PROBLEM -> Scan the records for the word "撮影モードなど". Copy each line that includes it.

SUPPLIED DATA ->
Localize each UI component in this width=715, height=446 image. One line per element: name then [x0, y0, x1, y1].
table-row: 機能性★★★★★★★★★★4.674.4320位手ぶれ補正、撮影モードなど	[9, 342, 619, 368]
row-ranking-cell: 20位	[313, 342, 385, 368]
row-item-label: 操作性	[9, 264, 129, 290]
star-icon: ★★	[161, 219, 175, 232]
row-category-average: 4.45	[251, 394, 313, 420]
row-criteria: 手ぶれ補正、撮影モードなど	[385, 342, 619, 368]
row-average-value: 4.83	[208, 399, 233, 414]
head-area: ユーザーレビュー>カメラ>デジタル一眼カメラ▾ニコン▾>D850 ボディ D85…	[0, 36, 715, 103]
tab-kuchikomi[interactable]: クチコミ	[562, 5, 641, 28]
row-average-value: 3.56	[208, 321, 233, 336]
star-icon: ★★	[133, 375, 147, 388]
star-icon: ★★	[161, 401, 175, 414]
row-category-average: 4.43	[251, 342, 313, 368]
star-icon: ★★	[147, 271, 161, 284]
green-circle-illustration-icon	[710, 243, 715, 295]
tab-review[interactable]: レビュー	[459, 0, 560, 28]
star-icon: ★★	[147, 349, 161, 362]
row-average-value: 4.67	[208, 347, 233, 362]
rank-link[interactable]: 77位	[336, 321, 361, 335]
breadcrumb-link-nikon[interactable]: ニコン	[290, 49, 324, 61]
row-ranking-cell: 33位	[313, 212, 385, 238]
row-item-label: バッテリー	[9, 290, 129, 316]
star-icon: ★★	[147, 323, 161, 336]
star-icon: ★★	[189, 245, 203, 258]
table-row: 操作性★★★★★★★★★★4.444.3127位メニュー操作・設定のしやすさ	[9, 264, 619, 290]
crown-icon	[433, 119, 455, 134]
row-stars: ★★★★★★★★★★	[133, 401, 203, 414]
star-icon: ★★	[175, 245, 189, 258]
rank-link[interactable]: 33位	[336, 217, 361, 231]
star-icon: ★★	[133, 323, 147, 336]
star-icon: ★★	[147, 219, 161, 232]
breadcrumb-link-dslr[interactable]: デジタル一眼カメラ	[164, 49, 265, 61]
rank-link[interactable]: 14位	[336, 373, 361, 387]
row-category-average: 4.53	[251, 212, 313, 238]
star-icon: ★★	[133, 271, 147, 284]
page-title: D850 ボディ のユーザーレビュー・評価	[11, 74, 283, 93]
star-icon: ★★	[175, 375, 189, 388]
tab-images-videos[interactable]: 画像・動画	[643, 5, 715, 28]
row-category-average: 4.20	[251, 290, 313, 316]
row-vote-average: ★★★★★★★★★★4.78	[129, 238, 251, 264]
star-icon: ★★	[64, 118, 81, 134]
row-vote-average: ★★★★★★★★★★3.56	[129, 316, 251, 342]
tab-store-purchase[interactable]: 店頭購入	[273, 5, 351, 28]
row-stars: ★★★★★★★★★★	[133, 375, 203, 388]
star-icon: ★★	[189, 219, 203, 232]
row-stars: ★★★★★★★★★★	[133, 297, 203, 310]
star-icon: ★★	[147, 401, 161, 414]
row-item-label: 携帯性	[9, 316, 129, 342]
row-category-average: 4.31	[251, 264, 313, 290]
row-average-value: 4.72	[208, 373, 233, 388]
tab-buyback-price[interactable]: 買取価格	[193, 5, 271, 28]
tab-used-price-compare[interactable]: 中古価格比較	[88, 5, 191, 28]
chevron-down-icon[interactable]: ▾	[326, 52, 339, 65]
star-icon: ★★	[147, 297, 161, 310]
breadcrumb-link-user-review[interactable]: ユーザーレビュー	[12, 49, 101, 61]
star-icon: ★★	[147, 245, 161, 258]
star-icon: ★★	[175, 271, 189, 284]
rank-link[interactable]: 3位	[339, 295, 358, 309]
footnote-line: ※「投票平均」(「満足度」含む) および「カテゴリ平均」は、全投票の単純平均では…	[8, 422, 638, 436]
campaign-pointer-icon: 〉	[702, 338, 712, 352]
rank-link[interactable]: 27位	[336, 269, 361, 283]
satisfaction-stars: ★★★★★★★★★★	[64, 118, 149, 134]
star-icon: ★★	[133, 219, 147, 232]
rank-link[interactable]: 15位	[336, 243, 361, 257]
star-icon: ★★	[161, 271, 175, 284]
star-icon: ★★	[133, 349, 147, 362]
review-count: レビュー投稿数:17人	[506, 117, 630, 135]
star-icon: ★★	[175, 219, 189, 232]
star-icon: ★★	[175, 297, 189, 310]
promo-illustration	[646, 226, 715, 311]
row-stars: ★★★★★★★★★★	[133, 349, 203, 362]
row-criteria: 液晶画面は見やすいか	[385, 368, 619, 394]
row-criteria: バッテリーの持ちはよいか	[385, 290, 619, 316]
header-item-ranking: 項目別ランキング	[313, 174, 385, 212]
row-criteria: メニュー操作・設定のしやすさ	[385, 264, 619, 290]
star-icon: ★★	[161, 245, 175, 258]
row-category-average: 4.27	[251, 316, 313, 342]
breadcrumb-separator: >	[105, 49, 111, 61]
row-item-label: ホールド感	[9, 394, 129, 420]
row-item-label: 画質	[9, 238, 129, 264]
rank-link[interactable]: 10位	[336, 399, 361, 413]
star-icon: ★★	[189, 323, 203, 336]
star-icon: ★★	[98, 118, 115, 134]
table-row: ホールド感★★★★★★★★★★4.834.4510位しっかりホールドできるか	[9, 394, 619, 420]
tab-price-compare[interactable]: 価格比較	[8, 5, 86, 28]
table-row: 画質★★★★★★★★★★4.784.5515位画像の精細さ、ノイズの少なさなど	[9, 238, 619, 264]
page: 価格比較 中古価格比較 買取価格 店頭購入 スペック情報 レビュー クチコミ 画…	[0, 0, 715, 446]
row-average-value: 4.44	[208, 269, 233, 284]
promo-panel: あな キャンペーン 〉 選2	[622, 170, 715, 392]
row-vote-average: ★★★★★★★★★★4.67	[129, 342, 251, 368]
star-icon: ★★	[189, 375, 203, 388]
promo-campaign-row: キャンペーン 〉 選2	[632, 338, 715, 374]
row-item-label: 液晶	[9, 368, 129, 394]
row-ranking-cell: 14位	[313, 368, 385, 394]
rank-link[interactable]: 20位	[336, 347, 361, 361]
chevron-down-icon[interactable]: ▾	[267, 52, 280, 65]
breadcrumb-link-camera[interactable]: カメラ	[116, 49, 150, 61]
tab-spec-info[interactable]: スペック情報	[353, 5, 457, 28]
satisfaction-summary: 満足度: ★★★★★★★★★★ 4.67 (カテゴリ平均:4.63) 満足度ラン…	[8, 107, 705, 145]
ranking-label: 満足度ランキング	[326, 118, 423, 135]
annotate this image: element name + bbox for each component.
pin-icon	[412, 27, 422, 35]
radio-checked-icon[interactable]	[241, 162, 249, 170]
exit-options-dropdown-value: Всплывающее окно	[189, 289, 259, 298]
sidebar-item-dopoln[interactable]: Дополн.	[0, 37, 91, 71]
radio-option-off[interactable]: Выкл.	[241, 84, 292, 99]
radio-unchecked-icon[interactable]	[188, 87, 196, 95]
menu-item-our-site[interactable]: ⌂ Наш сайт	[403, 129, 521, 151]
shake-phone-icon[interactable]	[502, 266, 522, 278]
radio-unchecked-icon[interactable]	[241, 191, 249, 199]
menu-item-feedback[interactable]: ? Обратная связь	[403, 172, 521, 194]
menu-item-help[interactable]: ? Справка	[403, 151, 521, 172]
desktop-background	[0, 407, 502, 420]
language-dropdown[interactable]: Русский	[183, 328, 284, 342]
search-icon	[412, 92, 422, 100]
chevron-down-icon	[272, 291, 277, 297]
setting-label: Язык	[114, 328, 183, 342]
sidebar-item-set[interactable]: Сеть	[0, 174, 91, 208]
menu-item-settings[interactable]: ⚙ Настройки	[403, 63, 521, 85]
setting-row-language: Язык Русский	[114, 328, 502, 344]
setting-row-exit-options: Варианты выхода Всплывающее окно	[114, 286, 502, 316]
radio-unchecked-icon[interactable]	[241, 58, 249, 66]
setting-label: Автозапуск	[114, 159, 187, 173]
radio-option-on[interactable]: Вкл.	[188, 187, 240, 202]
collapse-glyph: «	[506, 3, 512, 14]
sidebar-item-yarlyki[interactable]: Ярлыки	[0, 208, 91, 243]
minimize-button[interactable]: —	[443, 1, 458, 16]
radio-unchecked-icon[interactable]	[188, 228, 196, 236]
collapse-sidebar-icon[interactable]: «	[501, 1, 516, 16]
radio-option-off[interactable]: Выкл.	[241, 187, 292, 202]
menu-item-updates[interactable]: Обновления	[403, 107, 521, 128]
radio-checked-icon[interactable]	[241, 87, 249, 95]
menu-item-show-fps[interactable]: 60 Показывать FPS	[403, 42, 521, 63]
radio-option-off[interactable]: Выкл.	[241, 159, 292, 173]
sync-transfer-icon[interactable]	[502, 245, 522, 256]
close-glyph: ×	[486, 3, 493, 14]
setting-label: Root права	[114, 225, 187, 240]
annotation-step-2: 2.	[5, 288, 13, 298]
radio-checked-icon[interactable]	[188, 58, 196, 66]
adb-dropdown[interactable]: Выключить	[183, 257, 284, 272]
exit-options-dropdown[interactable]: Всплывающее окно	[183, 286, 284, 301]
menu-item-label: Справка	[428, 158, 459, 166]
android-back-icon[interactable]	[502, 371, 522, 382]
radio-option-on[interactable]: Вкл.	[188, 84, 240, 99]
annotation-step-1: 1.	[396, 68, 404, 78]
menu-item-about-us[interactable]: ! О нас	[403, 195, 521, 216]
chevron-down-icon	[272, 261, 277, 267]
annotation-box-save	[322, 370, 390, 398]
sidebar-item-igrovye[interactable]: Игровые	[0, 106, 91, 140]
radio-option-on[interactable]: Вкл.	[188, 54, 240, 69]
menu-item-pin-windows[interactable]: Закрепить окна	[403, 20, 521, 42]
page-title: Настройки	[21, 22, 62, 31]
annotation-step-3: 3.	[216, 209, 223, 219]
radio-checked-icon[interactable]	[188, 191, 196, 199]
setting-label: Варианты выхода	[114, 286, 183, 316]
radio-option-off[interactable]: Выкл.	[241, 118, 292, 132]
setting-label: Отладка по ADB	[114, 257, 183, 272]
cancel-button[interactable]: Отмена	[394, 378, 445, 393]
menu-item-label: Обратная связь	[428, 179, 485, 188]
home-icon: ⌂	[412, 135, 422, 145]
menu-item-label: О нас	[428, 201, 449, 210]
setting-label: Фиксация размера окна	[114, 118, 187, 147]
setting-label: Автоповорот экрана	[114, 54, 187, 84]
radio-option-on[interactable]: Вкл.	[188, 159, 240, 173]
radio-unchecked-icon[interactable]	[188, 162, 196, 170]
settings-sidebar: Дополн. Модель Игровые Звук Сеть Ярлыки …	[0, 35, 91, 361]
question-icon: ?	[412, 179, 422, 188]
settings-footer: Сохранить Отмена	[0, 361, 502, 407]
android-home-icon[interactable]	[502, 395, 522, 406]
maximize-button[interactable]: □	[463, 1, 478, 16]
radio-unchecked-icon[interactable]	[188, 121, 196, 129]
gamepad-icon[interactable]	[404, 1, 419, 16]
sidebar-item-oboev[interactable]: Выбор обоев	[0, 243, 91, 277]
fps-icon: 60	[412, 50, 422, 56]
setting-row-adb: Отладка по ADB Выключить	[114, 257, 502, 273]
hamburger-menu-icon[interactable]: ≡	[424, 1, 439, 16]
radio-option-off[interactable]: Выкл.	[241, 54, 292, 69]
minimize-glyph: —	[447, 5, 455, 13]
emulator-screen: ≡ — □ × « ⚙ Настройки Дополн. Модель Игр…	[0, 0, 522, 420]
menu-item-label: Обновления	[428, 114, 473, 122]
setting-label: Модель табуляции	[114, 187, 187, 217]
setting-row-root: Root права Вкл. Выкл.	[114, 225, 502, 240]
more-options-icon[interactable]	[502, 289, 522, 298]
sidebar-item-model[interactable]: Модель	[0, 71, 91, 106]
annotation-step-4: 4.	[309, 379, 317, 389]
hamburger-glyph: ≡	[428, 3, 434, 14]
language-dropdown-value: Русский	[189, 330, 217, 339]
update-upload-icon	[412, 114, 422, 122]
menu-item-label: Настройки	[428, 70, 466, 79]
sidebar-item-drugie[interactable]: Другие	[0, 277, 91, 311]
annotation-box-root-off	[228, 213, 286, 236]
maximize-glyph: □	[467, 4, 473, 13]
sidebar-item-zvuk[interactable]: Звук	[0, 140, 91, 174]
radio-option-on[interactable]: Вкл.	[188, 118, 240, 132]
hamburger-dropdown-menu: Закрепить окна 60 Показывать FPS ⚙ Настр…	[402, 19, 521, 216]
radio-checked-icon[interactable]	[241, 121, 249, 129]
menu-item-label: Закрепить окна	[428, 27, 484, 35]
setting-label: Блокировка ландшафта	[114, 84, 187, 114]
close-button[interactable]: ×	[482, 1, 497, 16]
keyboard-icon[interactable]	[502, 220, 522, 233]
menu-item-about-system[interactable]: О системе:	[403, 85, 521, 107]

ANSWER SPACE ->
table-row: 機能性★★★★★★★★★★4.674.4320位手ぶれ補正、撮影モードなど	[9, 342, 619, 368]
row-criteria: 手ぶれ補正、撮影モードなど	[385, 342, 619, 368]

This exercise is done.